In terms of the car shown, the Jaguar I-PACE Estate 294kW EV400 HSE 90kWh 5 Door Auto (Pure Electric Vehicle), this is based on the following configuration:
Corris Grey Metallic Paint
Windsor leather – Light Oyster with Ebony/Light Oyster Interior + Sport Seats
Light Oyster Morzine headlining
Gloss Black Trim Finisher
20″ 5 Spoke Gloss Dark Grey with Contrast Diamond Turned Finish Alloy Wheels – Style 5068
Head Up Display
Fixed Panoramic Glass sunroof
Front Fog Lights
18-Way Electric Heated and Cooled Front Seats with Memory and Heated Rear Seats
Cabin Air Ionisation
Four Zone Climate Control
Soft Grain Leather Sport Steering Wheel
Adaptive Surface Response (ASR)
Electronic Air Suspension
Chrome Window Side Surrounds
As standard the top of the line I-Pace will offer 20” alloys, climate control, body coloured external, coil suspension, Windsor leather, heated steering wheel, soft leather steering wheel, ambient interior lighting,. 18-way electric heated and cooled seats with memory, heated front and rear windscreen, heated washer jets, rain sensing wipers, solar attenuating front and rear windscreen, DSC, emergency brake assist, hill launch assist, brake regeneration, low traction launch, apply car play/android auto, Bluetooth, 36- parking aid, 36- parking camera, lane keep assist, blind spot assist, park assist, traffic sign recognition, push button starter, auto dimming rear view mirror, 7kW charger, DAB radio, Meridian sound system, tailgate spoiler, automatic headlight levelling, LED tail lights, matrix LED headlights with signature DRL, air quality sensor, multifunction steering wheel, 60/40 split folding rear seats, keyless entry, intrusion sensor and alarm.
While the car is well-stocked with great options, adding the privacy glass, black exterior pack and cabin air ionisation are always nice touch’s.
For business and company car users note the P11d on standard vehicle at £75,640.00 and CO2 at 0g/km.

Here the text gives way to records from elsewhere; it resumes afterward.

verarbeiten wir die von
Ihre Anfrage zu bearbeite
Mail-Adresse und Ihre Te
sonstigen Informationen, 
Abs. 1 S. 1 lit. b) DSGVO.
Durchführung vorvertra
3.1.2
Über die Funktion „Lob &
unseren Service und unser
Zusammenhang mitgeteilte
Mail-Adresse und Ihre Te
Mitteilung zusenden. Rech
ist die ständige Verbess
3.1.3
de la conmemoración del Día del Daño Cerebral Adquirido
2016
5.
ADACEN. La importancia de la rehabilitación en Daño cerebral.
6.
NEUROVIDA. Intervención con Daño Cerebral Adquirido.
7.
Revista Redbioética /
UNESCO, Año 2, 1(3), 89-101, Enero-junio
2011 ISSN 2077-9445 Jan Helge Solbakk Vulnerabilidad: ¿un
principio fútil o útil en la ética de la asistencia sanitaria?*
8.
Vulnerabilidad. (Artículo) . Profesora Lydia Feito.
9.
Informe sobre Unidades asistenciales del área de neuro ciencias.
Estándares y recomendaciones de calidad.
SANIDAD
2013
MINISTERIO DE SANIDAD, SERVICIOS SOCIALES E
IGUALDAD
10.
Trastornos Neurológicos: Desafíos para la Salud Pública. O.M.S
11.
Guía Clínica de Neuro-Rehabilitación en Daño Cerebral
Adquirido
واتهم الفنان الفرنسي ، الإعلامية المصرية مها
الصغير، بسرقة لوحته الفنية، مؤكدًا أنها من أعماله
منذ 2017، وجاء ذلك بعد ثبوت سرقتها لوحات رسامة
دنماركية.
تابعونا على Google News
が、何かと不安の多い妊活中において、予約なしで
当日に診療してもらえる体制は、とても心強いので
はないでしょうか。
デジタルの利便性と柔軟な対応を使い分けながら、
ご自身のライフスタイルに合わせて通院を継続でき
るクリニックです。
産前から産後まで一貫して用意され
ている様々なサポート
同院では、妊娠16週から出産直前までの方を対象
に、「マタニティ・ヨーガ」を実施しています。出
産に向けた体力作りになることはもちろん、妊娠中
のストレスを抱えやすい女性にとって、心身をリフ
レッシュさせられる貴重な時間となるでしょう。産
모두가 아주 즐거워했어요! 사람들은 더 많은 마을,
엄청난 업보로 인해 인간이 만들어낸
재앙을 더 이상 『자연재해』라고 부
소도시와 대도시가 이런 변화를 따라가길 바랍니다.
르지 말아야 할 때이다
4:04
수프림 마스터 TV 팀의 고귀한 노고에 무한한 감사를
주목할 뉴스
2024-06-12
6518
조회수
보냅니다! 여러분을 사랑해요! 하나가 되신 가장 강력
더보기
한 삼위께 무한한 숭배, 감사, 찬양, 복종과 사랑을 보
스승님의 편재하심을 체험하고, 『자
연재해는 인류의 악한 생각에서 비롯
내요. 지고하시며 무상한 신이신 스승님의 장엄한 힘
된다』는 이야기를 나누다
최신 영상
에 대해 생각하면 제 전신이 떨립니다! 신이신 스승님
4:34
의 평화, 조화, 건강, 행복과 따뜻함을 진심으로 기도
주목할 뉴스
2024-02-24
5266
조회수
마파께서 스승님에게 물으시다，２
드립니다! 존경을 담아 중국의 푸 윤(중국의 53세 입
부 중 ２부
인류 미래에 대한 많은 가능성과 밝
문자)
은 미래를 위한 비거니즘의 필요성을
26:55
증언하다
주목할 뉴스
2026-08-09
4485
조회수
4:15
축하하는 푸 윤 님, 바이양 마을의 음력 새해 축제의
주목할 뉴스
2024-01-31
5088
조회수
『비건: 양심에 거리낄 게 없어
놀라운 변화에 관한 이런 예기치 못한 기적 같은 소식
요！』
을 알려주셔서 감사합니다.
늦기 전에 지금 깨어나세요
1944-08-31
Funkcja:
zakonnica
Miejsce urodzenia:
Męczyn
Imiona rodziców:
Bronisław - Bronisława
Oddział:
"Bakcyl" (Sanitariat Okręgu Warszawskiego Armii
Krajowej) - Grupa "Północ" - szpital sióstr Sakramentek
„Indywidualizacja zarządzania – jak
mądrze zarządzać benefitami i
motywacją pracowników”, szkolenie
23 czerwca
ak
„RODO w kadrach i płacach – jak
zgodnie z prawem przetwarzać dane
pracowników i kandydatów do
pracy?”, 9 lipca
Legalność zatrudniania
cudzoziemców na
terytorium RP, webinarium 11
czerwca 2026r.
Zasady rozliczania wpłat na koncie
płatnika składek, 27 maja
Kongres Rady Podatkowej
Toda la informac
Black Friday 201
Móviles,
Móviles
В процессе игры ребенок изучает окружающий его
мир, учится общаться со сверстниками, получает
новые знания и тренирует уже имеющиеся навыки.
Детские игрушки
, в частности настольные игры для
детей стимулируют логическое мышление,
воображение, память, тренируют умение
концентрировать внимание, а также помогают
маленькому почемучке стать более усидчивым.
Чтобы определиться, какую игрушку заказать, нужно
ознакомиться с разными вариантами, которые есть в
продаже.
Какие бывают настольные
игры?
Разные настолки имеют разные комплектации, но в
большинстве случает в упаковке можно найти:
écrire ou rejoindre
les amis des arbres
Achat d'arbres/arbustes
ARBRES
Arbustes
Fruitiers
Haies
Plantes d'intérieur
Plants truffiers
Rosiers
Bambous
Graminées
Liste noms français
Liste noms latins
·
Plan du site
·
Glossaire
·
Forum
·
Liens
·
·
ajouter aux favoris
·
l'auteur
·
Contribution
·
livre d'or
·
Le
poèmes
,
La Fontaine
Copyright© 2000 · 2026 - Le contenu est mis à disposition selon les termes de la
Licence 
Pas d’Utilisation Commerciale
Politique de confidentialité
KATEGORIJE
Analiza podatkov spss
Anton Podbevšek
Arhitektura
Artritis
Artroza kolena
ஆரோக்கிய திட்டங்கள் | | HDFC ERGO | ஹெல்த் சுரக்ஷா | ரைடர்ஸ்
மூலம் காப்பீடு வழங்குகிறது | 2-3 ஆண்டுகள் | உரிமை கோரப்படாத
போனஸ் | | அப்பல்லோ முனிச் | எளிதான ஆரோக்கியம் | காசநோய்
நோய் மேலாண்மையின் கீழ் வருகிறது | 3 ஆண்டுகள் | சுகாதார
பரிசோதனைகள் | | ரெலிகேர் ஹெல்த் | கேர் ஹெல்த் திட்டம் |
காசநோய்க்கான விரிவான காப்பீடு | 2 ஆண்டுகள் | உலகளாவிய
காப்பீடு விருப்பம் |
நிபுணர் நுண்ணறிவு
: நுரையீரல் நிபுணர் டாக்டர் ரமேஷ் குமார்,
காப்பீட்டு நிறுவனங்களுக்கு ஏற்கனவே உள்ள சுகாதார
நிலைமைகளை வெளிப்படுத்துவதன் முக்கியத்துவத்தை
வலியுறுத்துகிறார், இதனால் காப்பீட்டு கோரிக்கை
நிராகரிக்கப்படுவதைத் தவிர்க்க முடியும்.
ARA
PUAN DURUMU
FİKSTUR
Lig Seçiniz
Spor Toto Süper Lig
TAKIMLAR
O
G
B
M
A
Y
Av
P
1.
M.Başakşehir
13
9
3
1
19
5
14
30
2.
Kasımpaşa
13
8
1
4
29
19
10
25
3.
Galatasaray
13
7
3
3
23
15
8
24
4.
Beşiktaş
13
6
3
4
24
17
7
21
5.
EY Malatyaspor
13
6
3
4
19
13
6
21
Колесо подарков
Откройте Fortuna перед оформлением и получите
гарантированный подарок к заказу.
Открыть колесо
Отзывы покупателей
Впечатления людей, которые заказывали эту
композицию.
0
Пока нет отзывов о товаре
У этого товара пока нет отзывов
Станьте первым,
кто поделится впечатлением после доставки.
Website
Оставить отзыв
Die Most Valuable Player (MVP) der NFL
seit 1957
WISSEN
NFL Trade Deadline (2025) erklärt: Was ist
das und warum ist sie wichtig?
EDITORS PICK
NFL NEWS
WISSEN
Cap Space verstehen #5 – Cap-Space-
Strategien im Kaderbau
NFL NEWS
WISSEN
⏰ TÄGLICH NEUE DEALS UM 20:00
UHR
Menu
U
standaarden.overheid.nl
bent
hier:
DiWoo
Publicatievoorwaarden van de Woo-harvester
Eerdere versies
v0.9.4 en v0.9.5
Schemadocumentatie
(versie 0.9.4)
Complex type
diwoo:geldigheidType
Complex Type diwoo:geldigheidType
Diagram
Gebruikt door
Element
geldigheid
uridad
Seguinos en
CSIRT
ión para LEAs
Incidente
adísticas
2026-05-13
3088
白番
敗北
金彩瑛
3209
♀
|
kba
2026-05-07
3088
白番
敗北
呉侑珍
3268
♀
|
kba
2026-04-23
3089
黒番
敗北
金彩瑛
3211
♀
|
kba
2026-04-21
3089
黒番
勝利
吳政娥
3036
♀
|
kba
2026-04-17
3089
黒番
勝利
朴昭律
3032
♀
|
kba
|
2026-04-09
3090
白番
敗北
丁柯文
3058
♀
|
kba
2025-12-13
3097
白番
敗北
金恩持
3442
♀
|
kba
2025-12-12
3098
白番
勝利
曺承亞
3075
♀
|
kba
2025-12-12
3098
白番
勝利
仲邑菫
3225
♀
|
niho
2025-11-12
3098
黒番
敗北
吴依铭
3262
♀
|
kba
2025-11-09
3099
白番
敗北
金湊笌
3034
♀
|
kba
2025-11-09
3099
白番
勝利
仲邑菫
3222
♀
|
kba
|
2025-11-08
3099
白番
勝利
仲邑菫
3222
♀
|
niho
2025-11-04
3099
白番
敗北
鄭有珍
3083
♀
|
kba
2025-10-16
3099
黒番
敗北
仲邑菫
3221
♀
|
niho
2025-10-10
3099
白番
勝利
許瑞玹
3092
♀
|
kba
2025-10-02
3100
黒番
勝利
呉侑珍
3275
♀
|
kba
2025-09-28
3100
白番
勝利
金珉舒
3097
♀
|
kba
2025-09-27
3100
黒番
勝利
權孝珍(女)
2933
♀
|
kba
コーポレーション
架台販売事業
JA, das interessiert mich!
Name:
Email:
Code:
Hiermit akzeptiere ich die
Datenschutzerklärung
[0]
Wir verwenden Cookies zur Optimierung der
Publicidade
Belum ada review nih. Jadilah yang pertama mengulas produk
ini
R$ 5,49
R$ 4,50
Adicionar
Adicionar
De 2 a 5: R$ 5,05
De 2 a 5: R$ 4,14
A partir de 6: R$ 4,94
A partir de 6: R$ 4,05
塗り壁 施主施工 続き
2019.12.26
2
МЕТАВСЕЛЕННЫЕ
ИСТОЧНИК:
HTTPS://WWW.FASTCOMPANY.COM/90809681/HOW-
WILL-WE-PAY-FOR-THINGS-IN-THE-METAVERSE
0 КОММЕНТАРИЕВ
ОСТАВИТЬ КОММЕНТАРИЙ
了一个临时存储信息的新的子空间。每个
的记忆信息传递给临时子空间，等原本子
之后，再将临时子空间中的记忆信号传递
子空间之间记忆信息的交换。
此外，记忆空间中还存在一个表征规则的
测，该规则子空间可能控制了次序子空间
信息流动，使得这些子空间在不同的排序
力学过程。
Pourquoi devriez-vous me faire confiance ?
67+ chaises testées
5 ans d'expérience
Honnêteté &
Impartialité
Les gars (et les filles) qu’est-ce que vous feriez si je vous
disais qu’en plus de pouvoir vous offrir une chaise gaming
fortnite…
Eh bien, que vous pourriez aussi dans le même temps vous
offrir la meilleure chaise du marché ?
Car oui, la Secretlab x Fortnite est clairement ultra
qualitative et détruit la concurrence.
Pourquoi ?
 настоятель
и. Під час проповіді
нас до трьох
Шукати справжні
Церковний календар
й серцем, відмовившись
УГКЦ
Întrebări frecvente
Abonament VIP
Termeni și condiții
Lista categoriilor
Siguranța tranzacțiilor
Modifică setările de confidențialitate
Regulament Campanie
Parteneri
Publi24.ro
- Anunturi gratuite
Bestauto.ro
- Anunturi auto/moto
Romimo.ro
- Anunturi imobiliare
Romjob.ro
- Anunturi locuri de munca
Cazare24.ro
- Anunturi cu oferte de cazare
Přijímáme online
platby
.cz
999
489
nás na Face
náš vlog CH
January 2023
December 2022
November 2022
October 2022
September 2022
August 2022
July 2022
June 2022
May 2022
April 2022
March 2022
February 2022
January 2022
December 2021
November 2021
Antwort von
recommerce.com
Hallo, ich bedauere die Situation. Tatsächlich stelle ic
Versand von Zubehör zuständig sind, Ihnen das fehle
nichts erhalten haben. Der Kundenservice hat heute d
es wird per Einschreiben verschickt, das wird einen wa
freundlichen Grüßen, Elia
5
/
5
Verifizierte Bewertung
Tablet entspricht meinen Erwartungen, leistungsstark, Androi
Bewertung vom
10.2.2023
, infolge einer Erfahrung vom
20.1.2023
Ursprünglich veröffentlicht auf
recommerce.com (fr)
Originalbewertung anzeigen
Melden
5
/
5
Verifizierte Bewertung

The 90kWh battery offers anywhere between 165-300 miles weather and conditions dependent. Cap data suggests a full range of 298 miles but the weather conditions will impact on this. The car offers 4.8 second 0-62 times and 400ps. Service intervals on an electric Jag? Every 24 months or 21,000 miles whichever lands sooner. The electric Jag is compatible with a Type 2 up to 7kW per hour (meaning a full charge will take circa 12 hours) and CCS (meaning a rapid charge will take 70-40 minutes depending on speed). A 7kW home charge point would be an ideal solution.